憂鬱な通勤生活が始まる… 究極の2階建て車両もあった「電車の混雑対策」5選
(5)デュアルシート
■首都圏では“簡易優等車両”と化す
デュアルシートとは、クロスシートとロングシートの両方に設定できる“二刀流”の座席である。開発したのは近畿日本鉄道で、1996年に2610系を改造し、営業運転を開始。ラッシュ時はロングシート、日中はクロスシートにすることで、混雑緩和と快適性の向上を両立させた。その後、改造車、新型車両の投入により、数を増やしている。
JR東日本でも、2002年に仙石線用205系3100番台の一部編成に導入し、通勤客と観光客の双方の需要に対応した。

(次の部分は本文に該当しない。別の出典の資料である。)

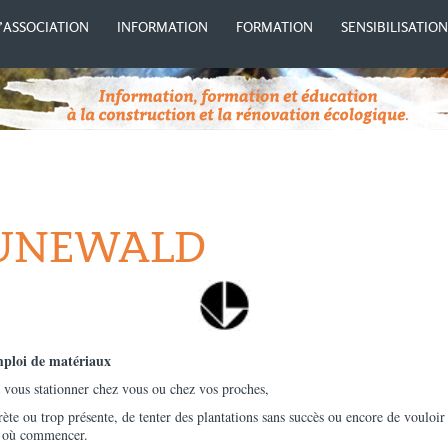
’ASSOCIATION
INFORMATION
FORMATION
SENSIBILISATIO
RUNEWALD
mploi de matériaux
à vous stationner chez vous ou chez vos proches,
rète ou trop présente, de tenter des plantations sans succès ou encore de vouloi
ar où commencer.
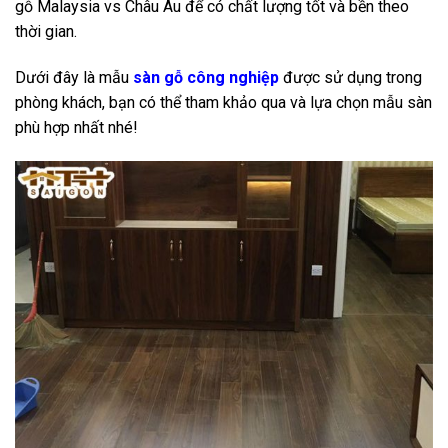
gỗ Malaysia vs Châu Âu để có chất lượng tốt và bền theo
thời gian.
Dưới đây là mẫu
sàn gỗ công nghiệp
được sử dụng trong
phòng khách, bạn có thể tham khảo qua và lựa chọn mẫu sàn
phù hợp nhất nhé!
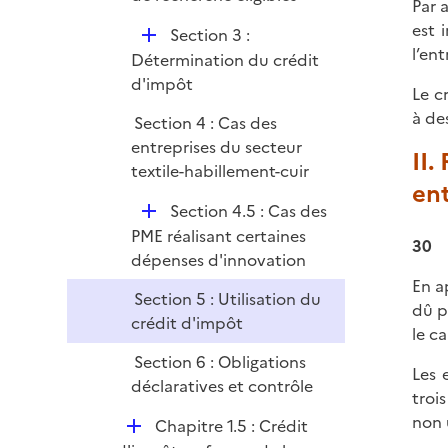
i
Par a
p
e
est 
D
Section 3 :
l
r
l’ent
é
Détermination du crédit
i
p
d'impôt
e
Le c
l
r
à de
Section 4 : Cas des
i
entreprises du secteur
e
II
textile-habillement-cuir
r
ent
D
Section 4.5 : Cas des
é
PME réalisant certaines
30
p
dépenses d'innovation
l
En a
Section 5 : Utilisation du
i
dû p
crédit d'impôt
e
le c
r
Section 6 : Obligations
Les 
déclaratives et contrôle
troi
non 
D
Chapitre 1.5 : Crédit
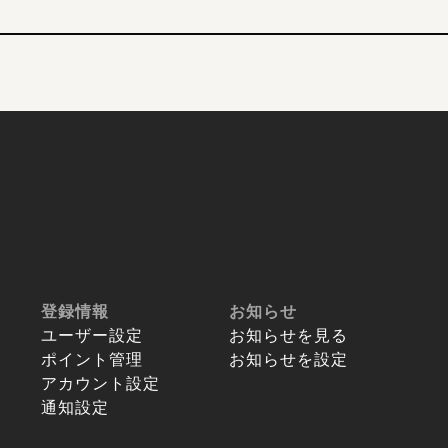
登録情報
お知らせ
ユーザー設定
お知らせを見る
ポイント管理
お知らせを設定
アカウント設定
通知設定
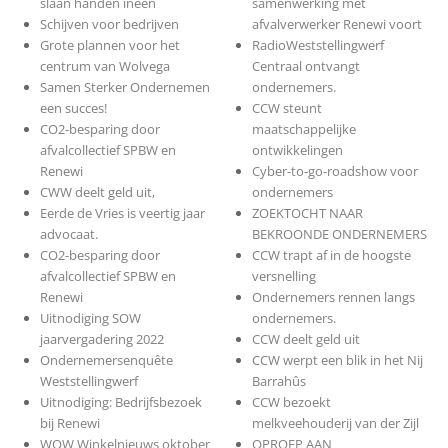
slaan handen ineen
samenwerking met
Schijven voor bedrijven
afvalverwerker Renewi voort
Grote plannen voor het
RadioWeststellingwerf
centrum van Wolvega
Centraal ontvangt
Samen Sterker Ondernemen
ondernemers.
een succes!
CCW steunt
CO2-besparing door
maatschappelijke
afvalcollectief SPBW en
ontwikkelingen
Renewi
Cyber-to-go-roadshow voor
CWW deelt geld uit,
ondernemers
Eerde de Vries is veertig jaar
ZOEKTOCHT NAAR
advocaat.
BEKROONDE ONDERNEMERS
CO2-besparing door
CCW trapt af in de hoogste
afvalcollectief SPBW en
versnelling
Renewi
Ondernemers rennen langs
Uitnodiging SOW
ondernemers.
jaarvergadering 2022
CCW deelt geld uit
Ondernemersenquête
CCW werpt een blik in het Nij
Weststellingwerf
Barrahûs
Uitnodiging: Bedrijfsbezoek
CCW bezoekt
bij Renewi
melkveehouderij van der Zijl
WOW Winkelnieuws oktober
OPROEP AAN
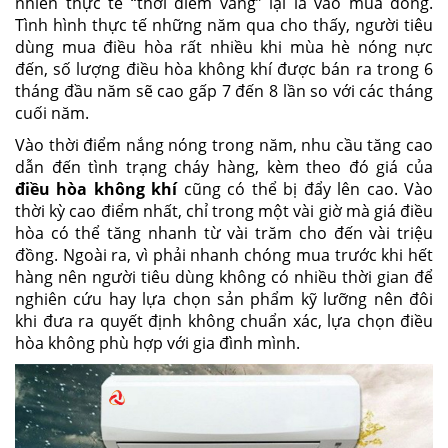
nhiên thực tế “thời điểm vàng” lại là vào mùa đông.
Tình hình thực tế những năm qua cho thấy, người tiêu
dùng mua điều hòa rất nhiều khi mùa hè nóng nực
đến, số lượng điều hòa không khí được bán ra trong 6
tháng đầu năm sẽ cao gấp 7 đến 8 lần so với các tháng
cuối năm.
Vào thời điểm nắng nóng trong năm, nhu cầu tăng cao
dẫn đến tình trạng cháy hàng, kèm theo đó giá của
điều hòa không khí
cũng có thể bị đẩy lên cao. Vào
thời kỳ cao điểm nhất, chỉ trong một vài giờ mà giá điều
hòa có thể tăng nhanh từ vài trăm cho đến vài triệu
đồng. Ngoài ra, vì phải nhanh chóng mua trước khi hết
hàng nên người tiêu dùng không có nhiều thời gian để
nghiên cứu hay lựa chọn sản phẩm kỹ lưỡng nên đôi
khi đưa ra quyết định không chuẩn xác, lựa chọn điều
hòa không phù hợp với gia đình mình.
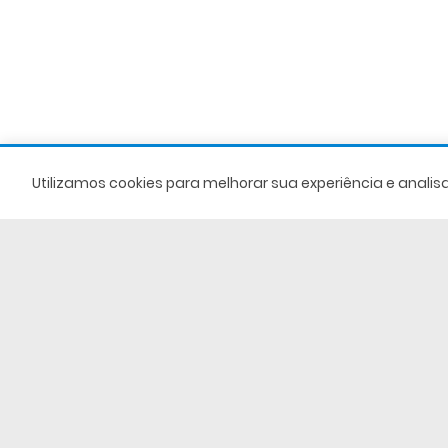
Utilizamos cookies para melhorar sua experiência e anali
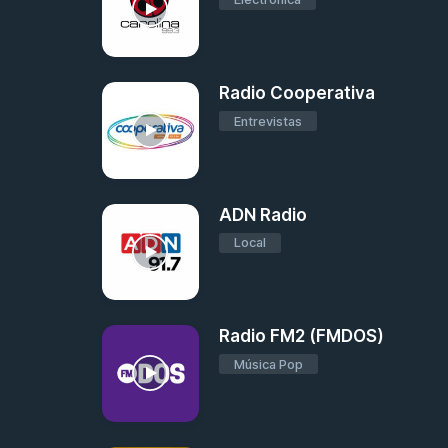
Radio Cooperativa
Entrevistas
ADN Radio
Local
Radio FM2 (FMDOS)
Música Pop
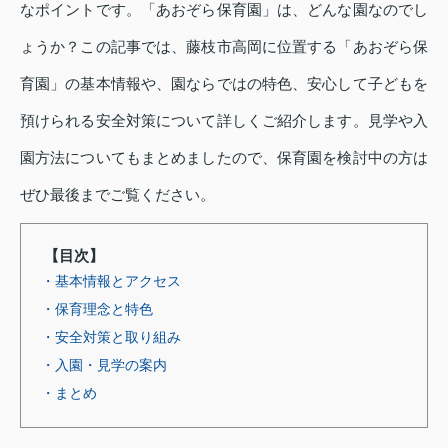
なポイントです。「あおぞら保育園」は、どんな園なのでし
ょうか？この記事では、藤枝市高岡に位置する「あおぞら保
育園」の基本情報や、園ならではの特色、安心して子どもを
預けられる安全対策について詳しくご紹介します。見学や入
園方法についてもまとめましたので、保育園を検討中の方は
ぜひ最後までご覧ください。
【目次】
・基本情報とアクセス
・保育理念と特色
・安全対策と取り組み
・入園・見学の案内
・まとめ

デュアルシートの“概念”を大きく変えたのは、東武が2008年に東上線に投入した50090系だった。基本的に一般列車はロングシート、有料列車〈TJライナー〉はクロスシートに設定するという、使い分けをしたのだ。6月14日に〈TJライナー〉がデビューすると、連日満席の大ヒット商品と化した。その後、西武鉄道、京王電鉄、東急電鉄、しなの鉄道、京浜急行電鉄が相次いで投入し、首都圏や信州のデュアルシートは“簡易優等車両”としての地位を築いた。